## Information provided
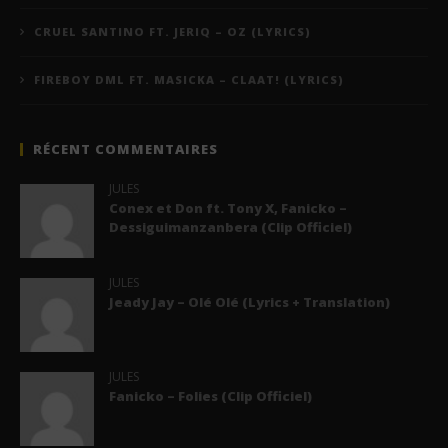
CRUEL SANTINO FT. JERIQ – OZ (LYRICS)
FIREBOY DML FT. MASICKA – CLAAT! (LYRICS)
RÉCENT COMMENTAIRES
JULES
Conex et Don ft. Tony X, Fanicko –
Dessiguimanzanbera (Clip Officiel)
JULES
Jeady Jay – Olé Olé (Lyrics + Translation)
JULES
Fanicko – Folies (Clip Officiel)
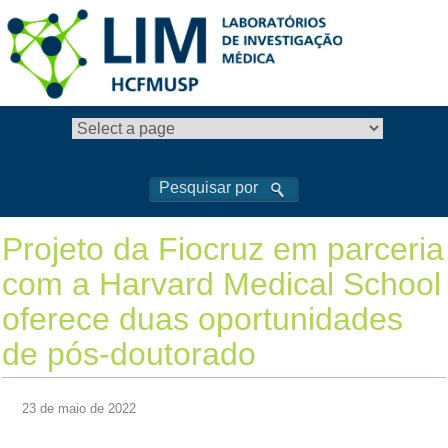
Projeto da Fiocruz em parceria
com a Harvard Medical School
oferece duas oportunidades
de pós-doutorado
23 de maio de 2022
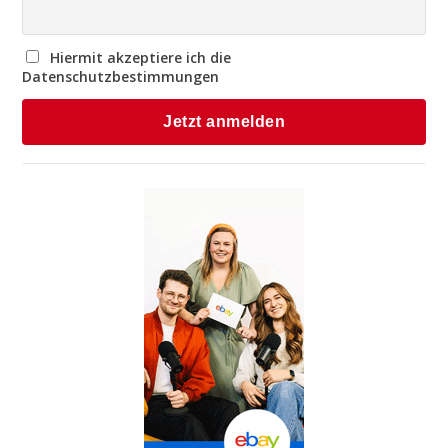
Hiermit akzeptiere ich die
Datenschutzbestimmungen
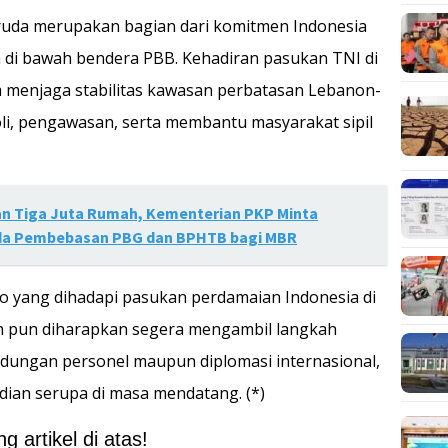
ruda merupakan bagian dari komitmen Indonesia
 di bawah bendera PBB. Kehadiran pasukan TNI di
m menjaga stabilitas kawasan perbatasan Lebanon-
oli, pengawasan, serta membantu masyarakat sipil
n Tiga Juta Rumah, Kementerian PKP Minta
da Pembebasan PBG dan BPHTB bagi MBR
ko yang dihadapi pasukan perdamaian Indonesia di
ah pun diharapkan segera mengambil langkah
indungan personel maupun diplomasi internasional,
ian serupa di masa mendatang. (*)
 artikel di atas!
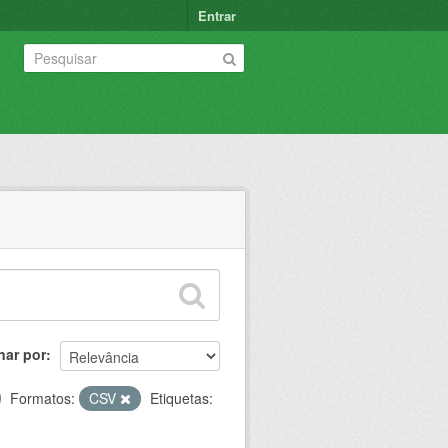
Entrar
nar por
Formatos:
CSV
Etiquetas:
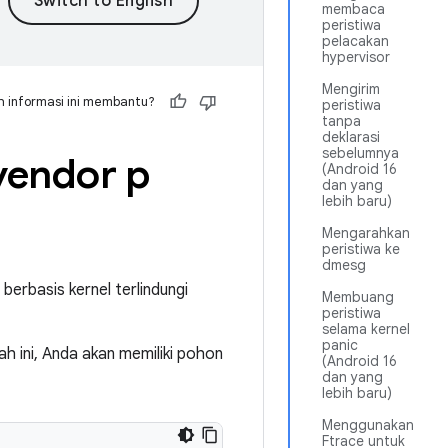
membaca
peristiwa
pelacakan
hypervisor
Mengirim
 informasi ini membantu?
peristiwa
tanpa
deklarasi
sebelumnya
vendor p
(Android 16
dan yang
lebih baru)
Mengarahkan
peristiwa ke
dmesg
erbasis kernel terlindungi
Membuang
peristiwa
selama kernel
panic
h ini, Anda akan memiliki pohon
(Android 16
dan yang
lebih baru)
Menggunakan
Ftrace untuk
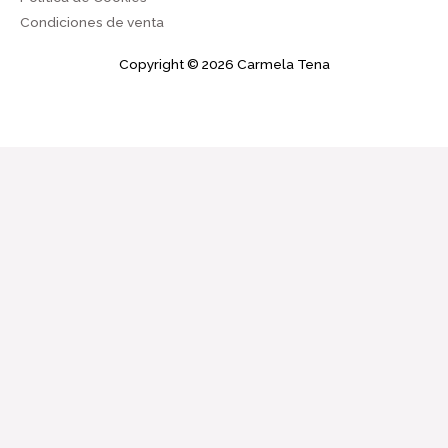
Condiciones de venta
Copyright © 2026 Carmela Tena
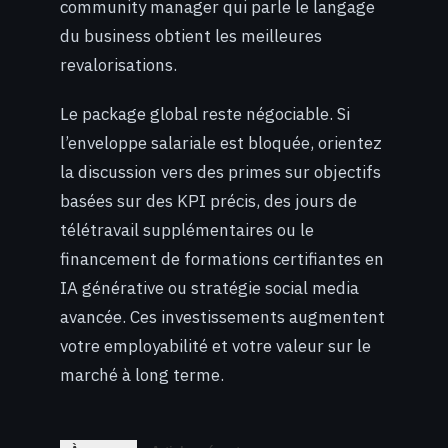
community manager qui parle le langage
du business obtient les meilleures
revalorisations.
Le package global reste négociable. Si
l’enveloppe salariale est bloquée, orientez
la discussion vers des primes sur objectifs
basées sur des KPI précis, des jours de
télétravail supplémentaires ou le
financement de formations certifiantes en
IA générative ou stratégie social media
avancée. Ces investissements augmentent
votre employabilité et votre valeur sur le
marché à long terme.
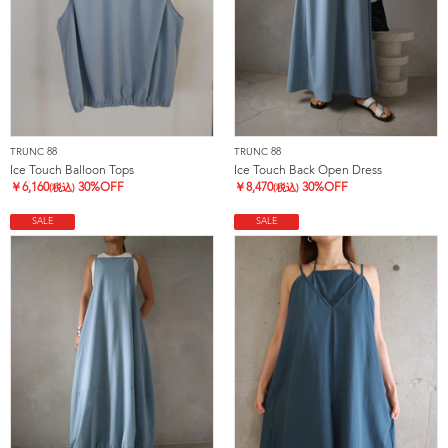
TRUNC 88
TRUNC 88
Ice Touch Balloon Tops
Ice Touch Back Open Dress
￥
6,160
30%OFF
￥
8,470
30%OFF
(税込)
(税込)
SALE
SALE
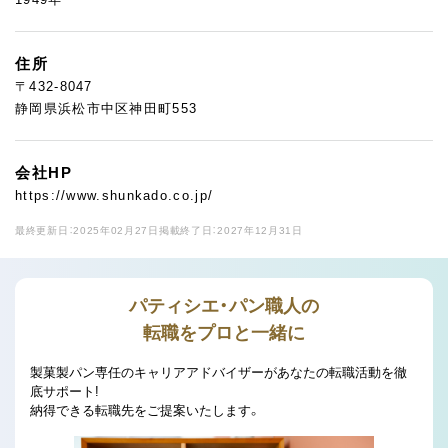
住所
〒432-8047
静岡県浜松市中区神田町553
会社HP
https://www.shunkado.co.jp/
最終更新日：2025年02月27日
掲載終了日：2027年12月31日
パティシエ・パン職人の
転職をプロと一緒に
製菓製パン専任のキャリアアドバイザーがあなたの転職活動を徹
底サポート!
納得できる転職先をご提案いたします。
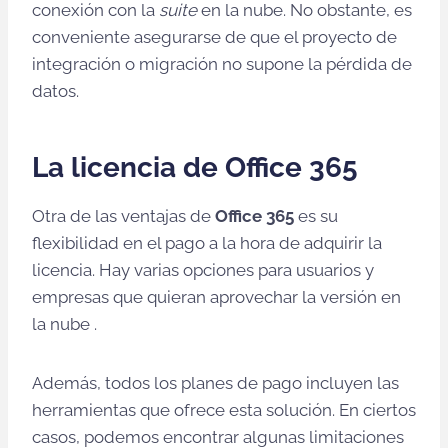
conexión con la
suite
en la nube. No obstante, es
conveniente asegurarse de que el proyecto de
integración o migración no supone la pérdida de
datos.
La licencia de Office 365
Otra de las ventajas de
Office 365
es su
flexibilidad en el pago a la hora de adquirir la
licencia. Hay varias opciones para usuarios y
empresas que quieran aprovechar la versión en
la nube .
Además, todos los planes de pago incluyen las
herramientas que ofrece esta solución. En ciertos
casos, podemos encontrar algunas limitaciones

## What is required
Line by line, reproduce the material above exactly, leaving each picture out.

## Result below
CRUEL SANTINO FT. JERIQ – OZ (LYRICS)
FIREBOY DML FT. MASICKA – CLAAT! (LYRICS)
RÉCENT COMMENTAIRES
JULES
Conex et Don ft. Tony X, Fanicko –
Dessiguimanzanbera (Clip Officiel)
JULES
Jeady Jay – Olé Olé (Lyrics + Translation)
JULES
Fanicko – Folies (Clip Officiel)
Projeto da Fiocruz em parceria
com a Harvard Medical School
oferece duas oportunidades
de pós-doutorado
23 de maio de 2022
Hiermit akzeptiere ich die
Datenschutzbestimmungen
ruda merupakan bagian dari komitmen Indonesia
 di bawah bendera PBB. Kehadiran pasukan TNI di
m menjaga stabilitas kawasan perbatasan Lebanon-
oli, pengawasan, serta membantu masyarakat sipil
n Tiga Juta Rumah, Kementerian PKP Minta
da Pembebasan PBG dan BPHTB bagi MBR
ko yang dihadapi pasukan perdamaian Indonesia di
ah pun diharapkan segera mengambil langkah
indungan personel maupun diplomasi internasional,
ian serupa di masa mendatang. (*)
 artikel di atas!
Entrar
nar por
Formatos:
CSV
Etiquetas:
membaca
peristiwa
pelacakan
hypervisor
Mengirim
 informasi ini membantu?
peristiwa
tanpa
deklarasi
sebelumnya
vendor p
(Android 16
dan yang
lebih baru)
Mengarahkan
peristiwa ke
dmesg
erbasis kernel terlindungi
Membuang
peristiwa
selama kernel
panic
h ini, Anda akan memiliki pohon
(Android 16
dan yang
lebih baru)
Menggunakan
Ftrace untuk
Condiciones de venta
Copyright © 2026 Carmela Tena
community manager qui parle le langage
du business obtient les meilleures
revalorisations.
Le package global reste négociable. Si
l’enveloppe salariale est bloquée, orientez
la discussion vers des primes sur objectifs
basées sur des KPI précis, des jours de
télétravail supplémentaires ou le
financement de formations certifiantes en
IA générative ou stratégie social media
avancée. Ces investissements augmentent
votre employabilité et votre valeur sur le
marché à long terme.
TRUNC 88
TRUNC 88
Ice Touch Balloon Tops
Ice Touch Back Open Dress
￥
6,160
30%OFF
￥
8,470
30%OFF
(税込)
(税込)
SALE
SALE
住所
〒432-8047
静岡県浜松市中区神田町553
会社HP
https://www.shunkado.co.jp/
最終更新日：2025年02月27日
掲載終了日：2027年12月31日
パティシエ・パン職人の
転職をプロと一緒に
製菓製パン専任のキャリアアドバイザーがあなたの転職活動を徹
底サポート!
納得できる転職先をご提案いたします。
conexión con la
suite
en la nube. No obstante, es
conveniente asegurarse de que el proyecto de
integración o migración no supone la pérdida de
datos.
La licencia de Office 365
Otra de las ventajas de
Office 365
es su
flexibilidad en el pago a la hora de adquirir la
licencia. Hay varias opciones para usuarios y
empresas que quieran aprovechar la versión en
la nube .
Además, todos los planes de pago incluyen las
herramientas que ofrece esta solución. En ciertos
casos, podemos encontrar algunas limitaciones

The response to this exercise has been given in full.